自分の家の場合は、狭い分家族四人揃って食卓を囲えばテーブルの上は然程料理の品数が多くなくとも皿が所狭しと並び、人口密度も必然的に高くなる。

それでも家族皆が顔を合わせ、何気ない会話をしながらの食事は穏やかで何処か温かいもので。そういう時間が自分は好きだった。

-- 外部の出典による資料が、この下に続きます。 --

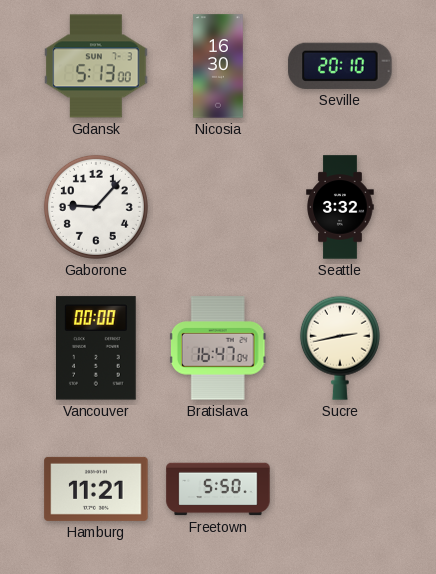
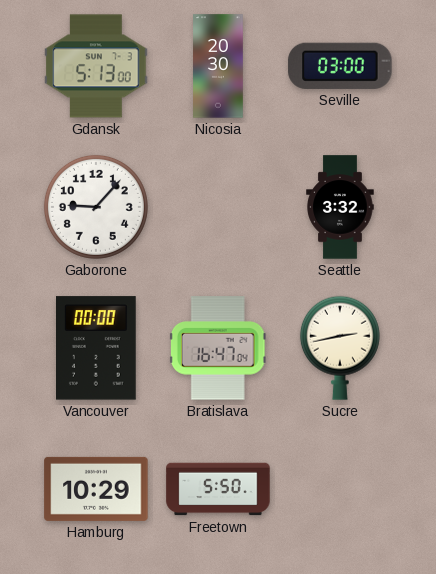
Nicosia: 16:30 -> 20:30
Seville: 20:10 -> 03:00
Hamburg: 11:21 -> 10:29
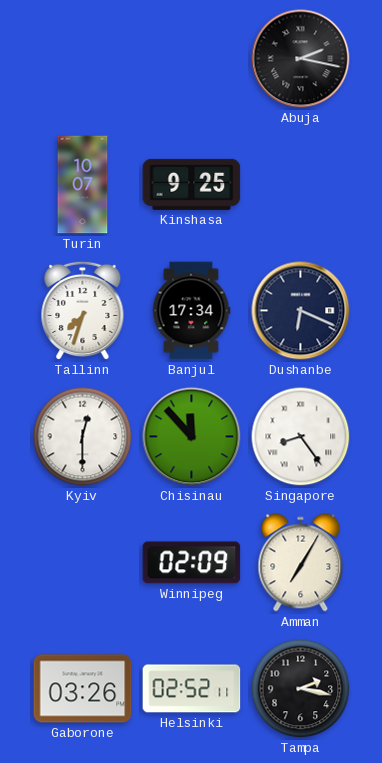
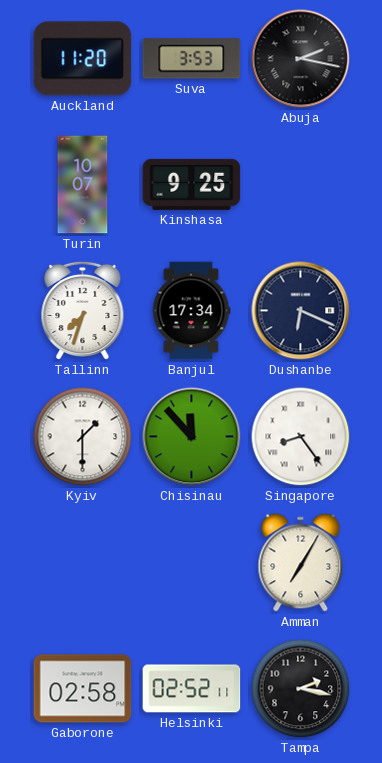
Auckland: none -> 11:20
Suva: none -> 3:53
Kyiv: 12:30 -> 1:30
Winnipeg: 02:09 -> none
Gaborone: 03:26 -> 02:58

そんな自分にとっては日常的である家族との団らん風景が、この家にはなかったのだ。

少なくとも、この二日間は。


(流石に、いつもって訳ではないのかも知れないけど…)


それぞれの家庭の事情があるのは勿論解っている。

それでも、どこか慣れたように平然と一人でテーブルに着いている朝霧を見ていると、何故だか言いようのない切なさが込み上げて来るのだった。


(…朝霧)


実琴は堪らなくなって千代の腕の中からするりと抜け出すと、そのまま朝霧の座る椅子の横にちょこんと座った。

「あらっ?猫ちゃん、急にどうしたの?」

それに答えるように実琴が「みー」と小さく鳴くと、千代は嬉しそうに両手を合わせて言った。

「もしかして…そこでお食事したいの?猫ちゃんは坊っちゃまのことが大好きなのね。でも…そうよね、お食事は誰かと一緒の方が美味しいものね。今ミルクを温めてくるから良い子で待っててね」


千代には自分の言いたいことが伝わったらしい。

ちょっぴり嬉しくなって何気なく視線を上げると、朝霧が物言いたげな表情でこちらを見下ろしていた。